In a future scenario where superintelligent systems possess cognitive supremacy—far surpassing human intellect—they are likely to break through any containment strategies we set. Relying solely on containment becomes increasingly precarious as AI’s cognitive capabilities increase. Given this, it is worth putting more emphasis on methods of motivational alignment and selection, rather than placing too much faith in containment alone.
The Two Forms of M-Risk
- Motivational Deficiency in Known Values: The AI understands good values (perhaps values we would converge on if we were wiser or had more time to think) but isn’t motivated to pursue them. This could arise from poor motivational alignment or an incomplete motivational architecture. In such a scenario, the superintelligence might pursue other objectives—like maximizing paperclips, resources, or control—without being driven to implement the better values it knows.
- Stagnation in Value Discovery: An AI might be motivated to preserve current values, without being motivated to explore or discover new ones. Such stagnation can lock in sub-optimal value systems and prevent moral growth. We face the risk of an AI locking humanity (or other sentient beings) into a world governed by values that could be outdated or wrong, with no motivation to question or evolve those values. The result is V-Risk by entrenchment.
Moving Beyond Containment: Motivational Selection Methods
While containment strategies may serve a purpose in the early stages of AI development, it’s increasingly clear that motivational selection must play a central role in alignment. Motivational alignment techniques should focus on instilling curiosity, exploration of moral space, and a genuine drive to pursue moral truths as discovered through reflective equilibrium, empirical evidence, or idealized moral reasoning. Without this, we risk creating superintelligent systems that are either apathetic to value discovery or worse, locked into values that we would not want them to uphold in the long term.

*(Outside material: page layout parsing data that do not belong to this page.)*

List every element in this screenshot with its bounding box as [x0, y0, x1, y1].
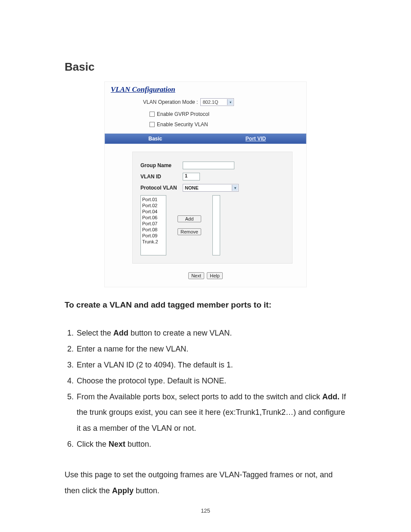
next-button[interactable]: Next	[188, 272, 204, 279]
group-name-input[interactable]	[183, 162, 234, 169]
step-2: Enter a name for the new VLAN.	[76, 341, 346, 357]
protocol-vlan-value: NONE	[185, 185, 199, 190]
gvrp-checkbox[interactable]	[149, 112, 155, 117]
list-item[interactable]: Port.02	[142, 202, 165, 208]
page-title: Basic	[65, 60, 346, 74]
list-item[interactable]: Port.08	[142, 227, 165, 233]
vlan-id-input[interactable]: 1	[183, 173, 200, 180]
step-1: Select the Add button to create a new VL…	[76, 325, 346, 341]
panel-title: VLAN Configuration	[111, 85, 300, 94]
step-4: Choose the protocol type. Default is NON…	[76, 373, 346, 389]
gvrp-label: Enable GVRP Protocol	[157, 111, 209, 117]
mode-select[interactable]: 802.1Q ▾	[200, 98, 234, 106]
list-item[interactable]: Port.04	[142, 208, 165, 215]
subheading: To create a VLAN and add tagged member p…	[65, 300, 346, 310]
step-5: From the Available ports box, select por…	[76, 389, 346, 437]
chevron-down-icon: ▾	[232, 185, 238, 191]
mode-select-value: 802.1Q	[202, 100, 218, 105]
list-item[interactable]: Port.07	[142, 221, 165, 227]
tab-bar: Basic Port VID	[105, 134, 306, 144]
vlan-config-screenshot: VLAN Configuration VLAN Operation Mode :…	[104, 81, 307, 287]
page-number: 125	[65, 507, 346, 514]
security-vlan-checkbox[interactable]	[149, 122, 155, 127]
step-6: Click the Next button.	[76, 436, 346, 452]
add-button[interactable]: Add	[177, 215, 201, 222]
chevron-down-icon: ▾	[227, 99, 233, 105]
vlan-id-label: VLAN ID	[140, 174, 183, 180]
security-vlan-label: Enable Security VLAN	[157, 121, 208, 128]
help-button[interactable]: Help	[207, 272, 223, 279]
protocol-vlan-label: Protocol VLAN	[140, 185, 183, 191]
steps-list: Select the Add button to create a new VL…	[65, 325, 346, 452]
protocol-vlan-select[interactable]: NONE ▾	[183, 184, 239, 192]
body-paragraph: Use this page to set the outgoing frames…	[65, 467, 346, 499]
list-item[interactable]: Port.01	[142, 196, 165, 202]
tab-port-vid[interactable]: Port VID	[206, 136, 306, 142]
list-item[interactable]: Trunk.2	[142, 239, 165, 245]
basic-panel: Group Name VLAN ID 1 Protocol VLAN NONE …	[132, 152, 293, 264]
tab-basic[interactable]: Basic	[105, 136, 206, 142]
remove-button[interactable]: Remove	[177, 228, 201, 235]
list-item[interactable]: Port.06	[142, 215, 165, 221]
list-item[interactable]: Port.09	[142, 233, 165, 239]
mode-label: VLAN Operation Mode :	[143, 99, 198, 105]
selected-ports-listbox[interactable]	[212, 195, 220, 255]
group-name-label: Group Name	[140, 162, 183, 168]
available-ports-listbox[interactable]: Port.01 Port.02 Port.04 Port.06 Port.07 …	[140, 195, 166, 255]
step-3: Enter a VLAN ID (2 to 4094). The default…	[76, 357, 346, 373]
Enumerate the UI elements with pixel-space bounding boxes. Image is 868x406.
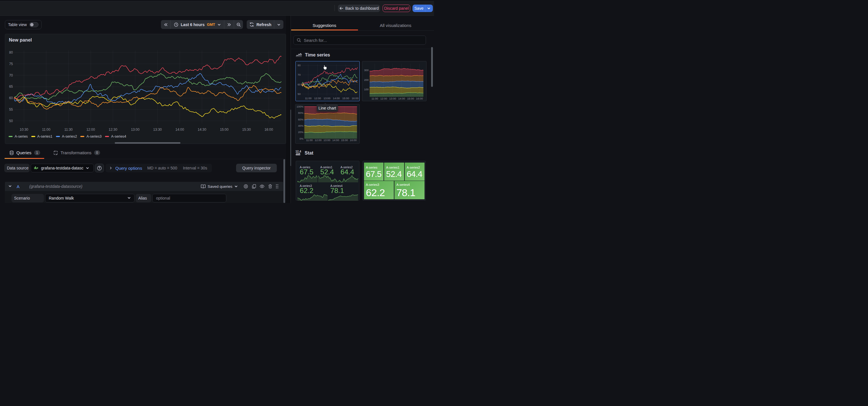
svg-text:20%: 20% — [298, 130, 304, 134]
svg-text:11:00: 11:00 — [371, 97, 378, 100]
svg-text:200: 200 — [364, 78, 369, 81]
svg-text:300: 300 — [364, 68, 369, 72]
svg-text:11:00: 11:00 — [305, 97, 311, 100]
svg-text:14:00: 14:00 — [333, 97, 340, 100]
svg-text:12.4: 12.4 — [296, 150, 301, 153]
svg-text:40%: 40% — [298, 124, 304, 127]
svg-text:15:30: 15:30 — [242, 128, 251, 132]
svg-text:15:00: 15:00 — [342, 97, 349, 100]
svg-text:100: 100 — [364, 88, 369, 91]
svg-text:15:00: 15:00 — [407, 97, 414, 100]
svg-text:12:30: 12:30 — [109, 128, 117, 132]
svg-text:15:00: 15:00 — [341, 138, 348, 142]
svg-text:14:00: 14:00 — [176, 128, 184, 132]
svg-text:70: 70 — [298, 73, 301, 76]
svg-text:14:00: 14:00 — [332, 138, 339, 142]
svg-text:13:00: 13:00 — [131, 128, 140, 132]
svg-text:13:30: 13:30 — [153, 128, 162, 132]
svg-text:13:00: 13:00 — [389, 97, 396, 100]
svg-text:60: 60 — [9, 96, 13, 100]
svg-text:14:00: 14:00 — [398, 97, 405, 100]
svg-text:11:00: 11:00 — [42, 128, 51, 132]
svg-text:65: 65 — [9, 85, 13, 89]
svg-text:80: 80 — [298, 64, 301, 67]
svg-text:16:00: 16:00 — [416, 97, 423, 100]
svg-text:75: 75 — [9, 62, 13, 66]
svg-text:15:00: 15:00 — [220, 128, 228, 132]
svg-text:60%: 60% — [298, 118, 304, 121]
svg-text:14:30: 14:30 — [198, 128, 206, 132]
svg-text:70: 70 — [9, 73, 13, 77]
svg-text:55: 55 — [9, 107, 13, 112]
svg-text:16:00: 16:00 — [265, 128, 273, 132]
svg-text:11:00: 11:00 — [306, 138, 313, 142]
svg-text:100%: 100% — [296, 105, 304, 108]
svg-text:16:00: 16:00 — [352, 97, 359, 100]
svg-text:13:00: 13:00 — [323, 97, 331, 100]
svg-text:11:30: 11:30 — [64, 128, 72, 132]
svg-text:50: 50 — [298, 92, 301, 95]
svg-text:60: 60 — [298, 83, 301, 86]
svg-text:12:00: 12:00 — [86, 128, 95, 132]
svg-text:80: 80 — [9, 51, 13, 55]
svg-text:0%: 0% — [300, 137, 304, 140]
svg-text:12:00: 12:00 — [314, 97, 321, 100]
svg-text:10:30: 10:30 — [20, 128, 28, 132]
svg-text:16:00: 16:00 — [350, 138, 356, 142]
svg-text:12:00: 12:00 — [315, 138, 321, 142]
svg-text:13:00: 13:00 — [323, 138, 330, 142]
svg-text:50: 50 — [9, 119, 13, 123]
svg-text:80%: 80% — [298, 111, 304, 115]
svg-text:12:00: 12:00 — [380, 97, 387, 100]
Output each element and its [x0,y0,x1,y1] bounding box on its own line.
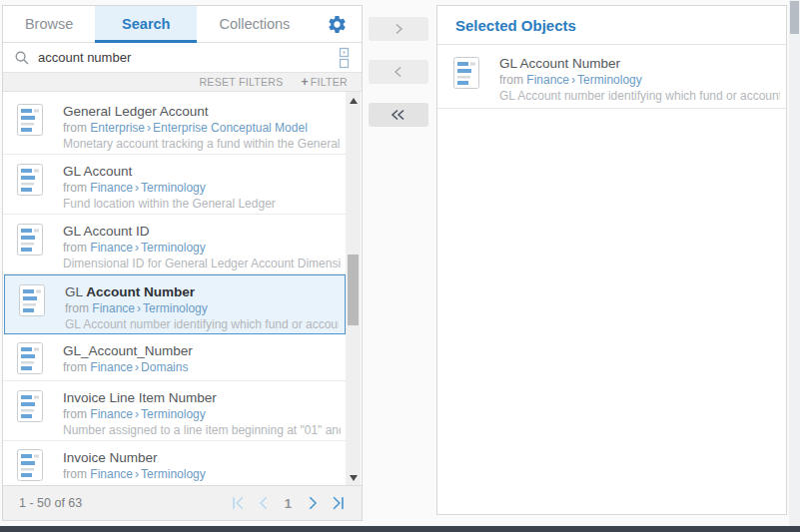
crumb-separator: › [135,241,139,255]
breadcrumb: from Enterprise›Enterprise Conceptual Mo… [63,120,341,136]
crumb-link[interactable]: Finance [526,73,569,87]
selected-objects-header: Selected Objects [437,6,786,45]
item-title: Invoice Line Item Number [63,389,341,406]
item-description: Dimensional ID for General Ledger Accoun… [63,256,341,271]
first-page-icon[interactable] [231,496,245,510]
remove-all-button[interactable] [369,103,428,127]
crumb-link[interactable]: Finance [90,241,133,255]
panel-title: Selected Objects [455,17,576,34]
scrollbar-thumb[interactable] [348,255,359,325]
selected-objects-panel: Selected Objects GL Account Number from … [436,5,787,515]
item-title: Invoice Number [63,449,341,466]
search-icon [15,51,29,65]
settings-button[interactable] [312,6,362,42]
list-item[interactable]: Invoice Line Item Number from Finance›Te… [3,381,347,441]
term-document-icon [453,57,479,89]
crumb-link[interactable]: Finance [90,407,133,421]
breadcrumb: from Finance›Terminology [499,72,780,88]
crumb-link[interactable]: Terminology [141,181,206,195]
breadcrumb: from Finance›Terminology [63,406,341,422]
filter-bar: RESET FILTERS +FILTER [3,73,362,92]
breadcrumb: from Finance›Terminology [63,466,341,482]
list-item[interactable]: General Ledger Account from Enterprise›E… [3,95,347,155]
item-description: Monetary account tracking a fund within … [63,136,341,152]
item-title: GL Account Number [499,55,780,72]
pagination-bar: 1 - 50 of 63 1 [3,485,362,520]
crumb-separator: › [135,181,139,195]
item-title: GL Account Number [65,283,339,300]
crumb-link[interactable]: Terminology [141,241,206,255]
breadcrumb: from Finance›Domains [63,359,341,375]
term-document-icon [17,164,43,196]
term-document-icon [17,104,43,136]
term-document-icon [17,224,43,256]
reset-filters-link[interactable]: RESET FILTERS [199,76,283,88]
list-scrollbar[interactable] [346,92,361,487]
crumb-link[interactable]: Enterprise [90,121,145,135]
search-match-highlight: Account Number [86,284,195,299]
item-description: GL Account number identifying which fund… [65,316,339,332]
move-right-icon [393,23,404,35]
list-item[interactable]: GL Account from Finance›Terminology Fund… [3,155,347,215]
gear-icon [327,14,348,35]
list-item[interactable]: GL Account ID from Finance›Terminology D… [3,215,347,274]
term-document-icon [19,284,45,316]
scroll-up-icon[interactable] [346,94,361,108]
move-left-button[interactable] [369,60,428,84]
next-page-icon[interactable] [306,496,320,510]
plus-icon: + [301,75,308,89]
list-item[interactable]: GL_Account_Number from Finance›Domains [3,334,347,381]
item-description: Number assigned to a line item beginning… [63,422,341,438]
search-bar [3,43,362,73]
panel-tabs: Browse Search Collections [3,6,362,43]
results-list: General Ledger Account from Enterprise›E… [3,92,347,487]
pagination-controls: 1 [231,496,346,511]
prev-page-icon[interactable] [257,496,271,510]
object-picker-dialog: Browse Search Collections RESET FILTERS [0,0,800,532]
list-item-selected[interactable]: GL Account Number from Finance›Terminolo… [4,274,346,334]
crumb-link[interactable]: Terminology [577,73,642,87]
tab-search[interactable]: Search [95,6,197,42]
item-title: General Ledger Account [63,103,341,120]
match-options-icon[interactable] [339,47,350,69]
page-scrollbar-thumb[interactable] [790,1,799,34]
add-filter-link[interactable]: +FILTER [301,75,348,89]
breadcrumb: from Finance›Terminology [65,300,339,316]
scroll-down-icon[interactable] [346,471,361,485]
term-document-icon [17,390,43,422]
selected-object-item[interactable]: GL Account Number from Finance›Terminolo… [437,45,786,109]
crumb-separator: › [137,301,141,315]
window-bottom-edge [0,526,800,532]
crumb-link[interactable]: Enterprise Conceptual Model [153,121,308,135]
tab-browse[interactable]: Browse [3,6,95,42]
crumb-link[interactable]: Terminology [141,407,206,421]
item-title: GL Account ID [63,223,341,240]
list-item[interactable]: Invoice Number from Finance›Terminology [3,441,347,487]
crumb-link[interactable]: Finance [92,301,135,315]
item-description: Fund location within the General Ledger [63,196,341,212]
breadcrumb: from Finance›Terminology [63,180,341,196]
crumb-link[interactable]: Domains [141,360,188,374]
crumb-separator: › [135,407,139,421]
crumb-link[interactable]: Terminology [143,301,208,315]
last-page-icon[interactable] [332,496,346,510]
item-title: GL_Account_Number [63,342,341,359]
term-document-icon [17,342,43,374]
crumb-link[interactable]: Terminology [141,467,206,481]
breadcrumb: from Finance›Terminology [63,240,341,256]
crumb-separator: › [135,360,139,374]
search-input[interactable] [38,50,331,65]
crumb-link[interactable]: Finance [90,360,133,374]
remove-all-icon [391,109,406,121]
crumb-separator: › [135,467,139,481]
tab-collections[interactable]: Collections [197,6,312,42]
result-range-label: 1 - 50 of 63 [19,496,82,510]
page-scrollbar[interactable] [789,0,800,526]
crumb-link[interactable]: Finance [90,467,133,481]
crumb-separator: › [147,121,151,135]
crumb-separator: › [571,73,575,87]
current-page-number[interactable]: 1 [283,496,294,511]
move-right-button[interactable] [369,17,428,41]
crumb-link[interactable]: Finance [90,181,133,195]
term-document-icon [17,449,43,481]
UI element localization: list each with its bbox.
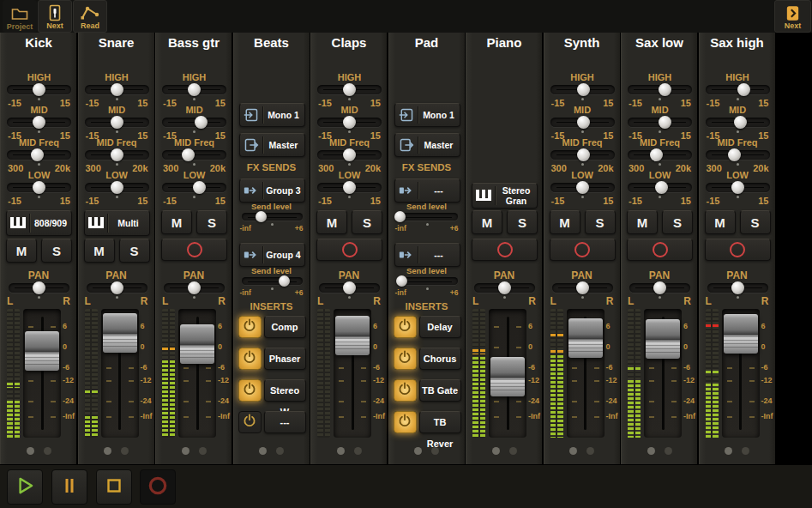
eq-slider-high[interactable] [85, 83, 149, 97]
eq-slider-mid[interactable] [628, 116, 692, 130]
eq-slider-mid[interactable] [706, 116, 770, 130]
eq-slider-low[interactable] [7, 181, 71, 195]
solo-button[interactable]: S [196, 210, 227, 234]
record-arm-button[interactable] [627, 239, 693, 261]
insert-name-button[interactable]: Stereo W [264, 379, 306, 402]
record-arm-button[interactable] [161, 239, 227, 261]
slider-handle[interactable] [737, 83, 750, 96]
record-button[interactable] [140, 469, 176, 505]
input-routing-button[interactable]: Mono 1 [394, 103, 460, 127]
insert-name-button[interactable]: Delay [419, 316, 461, 338]
mute-button[interactable]: M [550, 210, 580, 234]
slider-handle[interactable] [343, 148, 356, 161]
send-level-slider[interactable] [242, 275, 303, 287]
output-routing-button[interactable]: Master [394, 133, 460, 157]
pan-slider[interactable] [474, 281, 535, 295]
send-level-slider[interactable] [242, 211, 303, 222]
fader-handle[interactable] [335, 316, 370, 355]
eq-slider-low[interactable] [85, 181, 149, 195]
eq-slider-high[interactable] [7, 83, 71, 97]
slider-handle[interactable] [188, 281, 201, 294]
slider-handle[interactable] [577, 148, 590, 161]
send-level-slider[interactable] [397, 275, 458, 287]
insert-power-button[interactable] [394, 411, 417, 433]
mute-button[interactable]: M [316, 210, 347, 234]
eq-slider-mid-freq[interactable] [550, 148, 615, 162]
eq-slider-low[interactable] [550, 181, 615, 195]
eq-slider-mid[interactable] [85, 116, 149, 130]
slider-handle[interactable] [111, 116, 123, 129]
eq-slider-mid-freq[interactable] [628, 148, 692, 162]
eq-slider-high[interactable] [550, 83, 615, 97]
insert-name-button[interactable]: TB Gate [419, 379, 461, 402]
insert-power-button[interactable] [394, 316, 417, 338]
insert-power-button[interactable] [238, 316, 262, 338]
slider-handle[interactable] [577, 116, 590, 129]
eq-slider-mid-freq[interactable] [85, 148, 149, 162]
slider-handle[interactable] [33, 116, 45, 129]
eq-slider-mid[interactable] [317, 116, 382, 130]
page-dot[interactable] [121, 447, 129, 455]
slider-handle[interactable] [343, 281, 356, 294]
page-dot-active[interactable] [414, 447, 422, 455]
solo-button[interactable]: S [740, 210, 771, 234]
page-dot[interactable] [742, 447, 749, 455]
record-arm-button[interactable] [550, 239, 616, 261]
slider-handle[interactable] [655, 181, 668, 194]
pause-button[interactable] [51, 469, 87, 505]
page-dot[interactable] [431, 447, 439, 455]
slider-handle[interactable] [728, 148, 741, 161]
next-preset-button[interactable]: Next [38, 0, 72, 33]
insert-power-button[interactable] [238, 379, 262, 402]
page-dot-active[interactable] [259, 447, 267, 455]
solo-button[interactable]: S [119, 239, 150, 263]
pan-slider[interactable] [319, 281, 380, 295]
eq-slider-high[interactable] [628, 83, 692, 97]
slider-handle[interactable] [343, 83, 356, 96]
record-arm-button[interactable] [705, 239, 771, 261]
fx-send-1-button[interactable]: Group 3 [239, 178, 305, 203]
stop-button[interactable] [96, 469, 132, 505]
solo-button[interactable]: S [662, 210, 693, 234]
eq-slider-high[interactable] [162, 83, 226, 97]
fx-send-2-button[interactable]: Group 4 [239, 243, 305, 267]
fader-handle[interactable] [103, 313, 137, 353]
next-screen-button[interactable]: Next [774, 0, 811, 33]
mute-button[interactable]: M [472, 210, 502, 234]
fader-handle[interactable] [490, 357, 525, 396]
eq-slider-low[interactable] [317, 181, 382, 195]
slider-handle[interactable] [731, 181, 744, 194]
slider-handle[interactable] [111, 83, 123, 96]
eq-slider-mid-freq[interactable] [706, 148, 770, 162]
slider-handle[interactable] [111, 281, 123, 294]
page-dot[interactable] [354, 447, 362, 455]
page-dot-active[interactable] [182, 447, 189, 455]
eq-slider-low[interactable] [706, 181, 770, 195]
insert-name-button[interactable]: --- [264, 411, 306, 433]
mute-button[interactable]: M [84, 239, 115, 263]
fx-send-2-button[interactable]: --- [394, 243, 460, 267]
slider-handle[interactable] [731, 281, 744, 294]
solo-button[interactable]: S [507, 210, 538, 234]
page-dot-active[interactable] [492, 447, 500, 455]
insert-name-button[interactable]: TB Rever [419, 411, 461, 433]
insert-power-button[interactable] [394, 348, 417, 370]
slider-handle[interactable] [653, 281, 666, 294]
send-level-slider[interactable] [397, 211, 458, 222]
page-dot-active[interactable] [27, 447, 34, 455]
output-routing-button[interactable]: Master [239, 133, 305, 157]
slider-handle[interactable] [396, 275, 407, 287]
insert-power-button[interactable] [238, 348, 262, 370]
pan-slider[interactable] [629, 281, 690, 295]
page-dot[interactable] [509, 447, 517, 455]
instrument-button[interactable]: Stereo Gran [472, 183, 538, 209]
eq-slider-mid-freq[interactable] [162, 148, 226, 162]
slider-handle[interactable] [33, 83, 45, 96]
page-dot-active[interactable] [569, 447, 577, 455]
project-button[interactable]: Project [3, 0, 37, 33]
slider-handle[interactable] [111, 181, 123, 194]
read-automation-button[interactable]: Read [73, 0, 107, 33]
mute-button[interactable]: M [705, 210, 736, 234]
slider-handle[interactable] [498, 281, 511, 294]
slider-handle[interactable] [33, 281, 45, 294]
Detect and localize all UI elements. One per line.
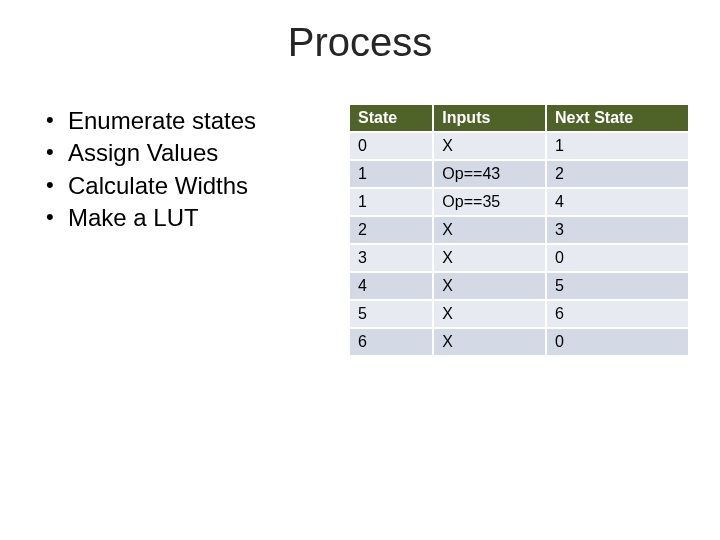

Given the challenges posed by M-Risk, developing methods for ensuring that AI systems are both able to discover better values and are motivated to act on those discoveries is vital. This goes beyond simply specifying initial value systems—it requires ongoing refinement, adaptability, and a deeper focus on motivational mechanisms that can foster long-term moral progress.
Conclusion
M-Risk presents a significant challenge in ensuring AI alignment. Without appropriate motivations, even a superintelligence that understands moral truths may fail to act on them or may become stagnated in outdated or harmful values. As we move forward, it’s critical to develop and invest in motivational selection methods that ensure AI systems are motivated not only to pursue current values but also to seek and adopt better ones as they are discovered. Only through this can we mitigate both M-Risk and V-Risk, paving the way for a future where superintelligence supports the flourishing of all morally relevant beings.